The Autobiography of an Electron

CHAPTER X

HOW WE COMMUNICATE WITH DISTANT SHIPS

In this chapter the electron deals with that modern marvel —Wireless Telegraphy.

Here the æther of space plays a very prominent part.

The author has given some particulars about the æther in the first chapter (What the Story is about).

In conjunction with that, the electron may be left to tell its own story.

Our duties in this case are totally different from those of which I have been telling you. While we electrons can do many wonderful things, we cannot march through space. We may be fired off like bullets from the sun to the earth, but that is quite another matter. I shall have something to say about that fact later on. You have seen already that man can make us jump only a very short distance, even when he has cleared our path of the obstructing air, as he does in a vacuum tube.

If men were to provide us with a complete path of metal atoms from the shore to the ship, we could set to work upon the simple plan which I have described in the preceding chapter. But, needless to say, man has more sense than to attempt to keep up metallic connection with a ship going away out to sea.

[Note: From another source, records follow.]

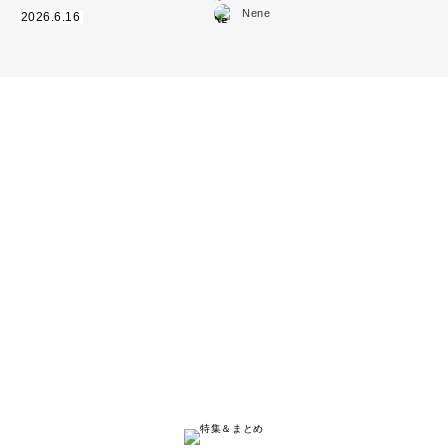
Nene
2026.6.16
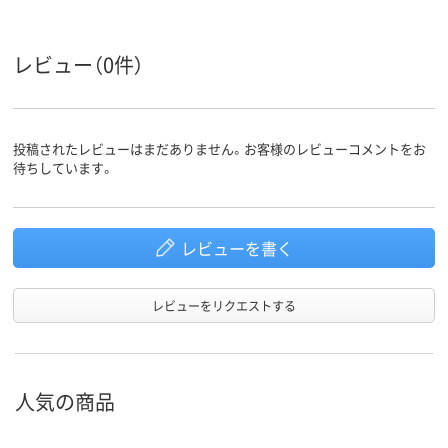
70kg
質量
レビュー（0件）
投稿されたレビューはまだありません。お客様のレビューコメントをお
待ちしています。
レビューを書く
レビューをリクエストする
人気の商品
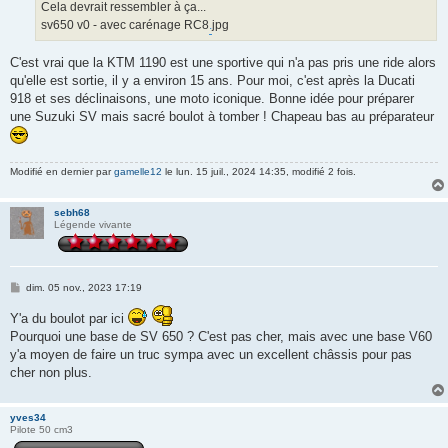
Cela devrait ressembler à ça...
sv650 v0 - avec carénage RC8
.
jpg
C'est vrai que la KTM 1190 est une sportive qui n'a pas pris une ride alors
qu'elle est sortie, il y a environ 15 ans. Pour moi, c'est après la Ducati
918 et ses déclinaisons, une moto iconique. Bonne idée pour préparer
une Suzuki SV mais sacré boulot à tomber ! Chapeau bas au préparateur
Modifié en dernier par
gamelle12
le lun. 15 juil., 2024 14:35, modifié 2 fois.
sebh68
Légende vivante
M
dim. 05 nov., 2023 17:19
e
s
Y'a du boulot par ici
s
Pourquoi une base de SV 650 ? C'est pas cher, mais avec une base V60
a
g
y'a moyen de faire un truc sympa avec un excellent châssis pour pas
e
cher non plus.
yves34
Pilote 50 cm3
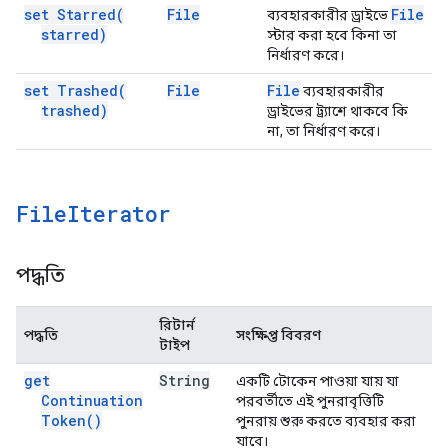
set
Starred(
File
File
ব্যবহারকারীর ড্রাইভে
starred)
স্টার করা হবে কিনা তা
নির্ধারণ করে।
set
Trashed(
File
File
ব্যবহারকারীর
trashed)
ড্রাইভের ট্র্যাশে থাকবে কি
না, তা নির্ধারণ করে।
File
Iterator
পদ্ধতি
রিটার্ন
পদ্ধতি
সংক্ষিপ্ত বিবরণ
টাইপ
get
String
একটি টোকেন পাওয়া যায় যা
Continuation
পরবর্তীতে এই পুনরাবৃত্তিটি
Token(
)
পুনরায় শুরু করতে ব্যবহার করা
যাবে।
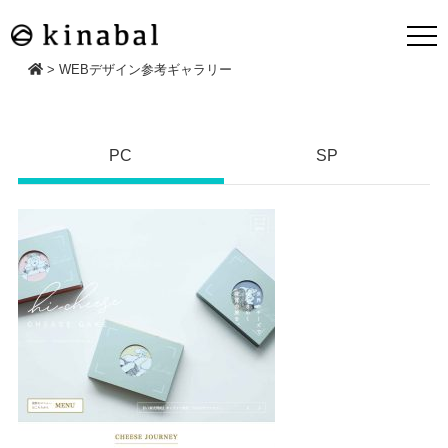
>
WEBデザイン参考ギャラリー
PC
SP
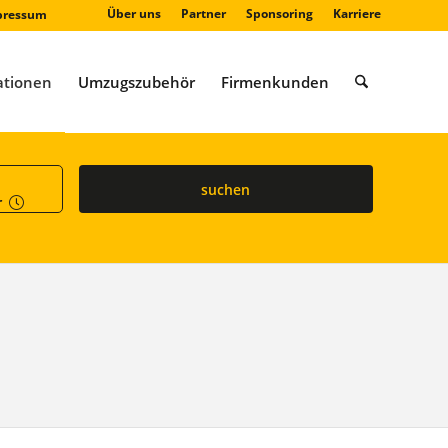
Über uns
Partner
Sponsoring
Karriere
pressum
ationen
Umzugszubehör
Firmenkunden
suchen
r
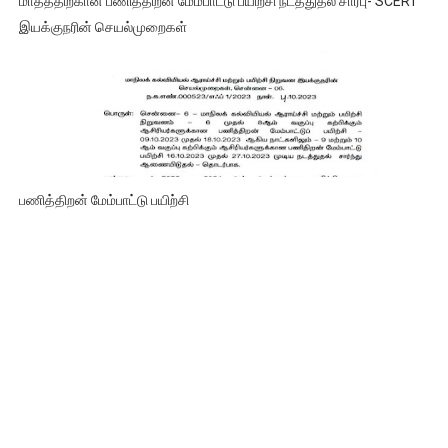
மாதத்திற்கான பணித்திறன் மேம்பாட்டு பயிற்சி நடத்துதல் சார்பு- SCERT
இயக்குநரின் செயல்முறைகள்
பணித்திறன் மேம்பாட்டு பயிற்சி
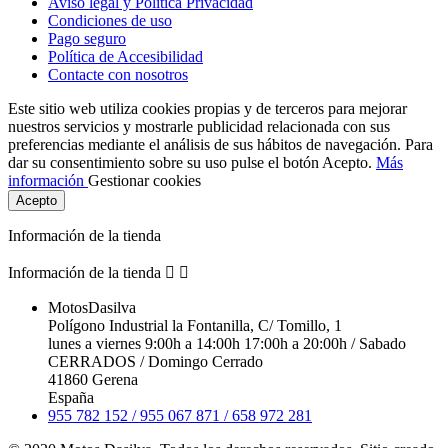
Aviso legal y Politica Privacidad
Condiciones de uso
Pago seguro
Política de Accesibilidad
Contacte con nosotros
Este sitio web utiliza cookies propias y de terceros para mejorar
nuestros servicios y mostrarle publicidad relacionada con sus
preferencias mediante el análisis de sus hábitos de navegación. Para
dar su consentimiento sobre su uso pulse el botón Acepto.
Más
información
Gestionar cookies
Acepto
Información de la tienda
Información de la tienda


MotosDasilva
Polígono Industrial la Fontanilla, C/ Tomillo, 1
lunes a viernes 9:00h a 14:00h 17:00h a 20:00h / Sabado
CERRADOS / Domingo Cerrado
41860 Gerena
España
955 782 152 / 955 067 871 / 658 972 281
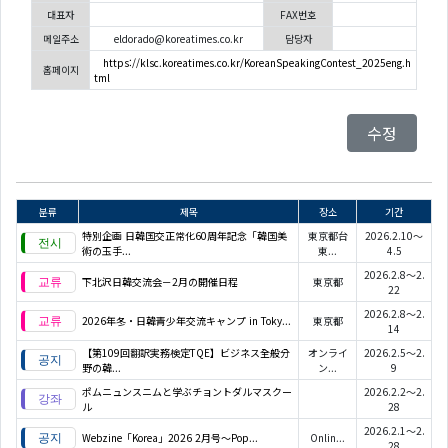
대표자
FAX번호
메일주소
eldorado@koreatimes.co.kr
담당자
https://klsc.koreatimes.co.kr/KoreanSpeakingContest_2025eng.h
홈페이지
tml
수정
분류
제목
장소
기간
特別企画 日韓国交正常化60周年記念「韓国美
東京都台
2026.2.10～
術の玉手...
東...
4.5
2026.2.8～2.
下北沢日韓交流会－2月の開催日程
東京都
22
2026.2.8～2.
2026年冬・日韓青少年交流キャンプ in Toky...
東京都
14
【第109回翻訳実務検定TQE】ビジネス全般分
オンライ
2026.2.5～2.
野の韓...
ン...
9
ポムニュンスニムと学ぶチョントダルマスクー
2026.2.2～2.
ル
28
2026.2.1～2.
Webzine「Korea」2026 2月号～Pop...
Onlin...
28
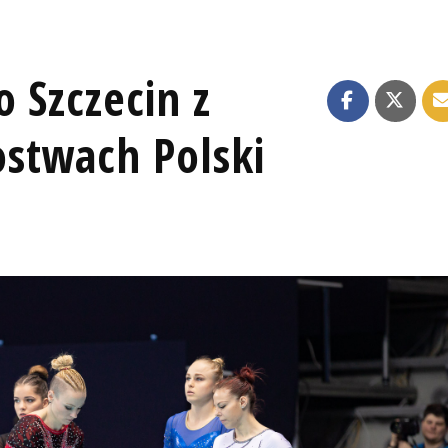
 Szczecin z
stwach Polski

Even the wisest men were surprised when they heard that we electrons could signal through space to great distances without any connecting wires. We ourselves were not surprised. Had we not been doing this very thing from the foundation of the world? Our fellow-electrons in the sun have never ceased to communicate with those of us upon the earth. Of course I am referring at present to those æther waves which man calls heat and light. But the waves which we make to carry man's messages through space are of the very same nature, the only difference being that they are much longer, or, in other words, much farther apart. They do not follow each other so closely, and they do not affect the eye or the sense of touch. However, these long waves are able to bestir some of us electrons who are situated at a great distance from the sending electrons.

Our method of producing such waves in the æther is by surging to and fro from atom to atom in an upright wire. When we make a rapid to-and-fro motion we send out great waves in the æther. The original plan adopted by man was to make us jump across a spark-gap, but in this case also it was our rapid oscillation to and fro that produced the waves. If we wish the waves to carry to a great distance, we must club together in considerable force to supply the necessary energy. The energy which we can get from a battery and induction coil is not sufficient for any very long distances. In such cases we require the aid of a dynamo, a machine about which I shall have some experience to relate in another chapter.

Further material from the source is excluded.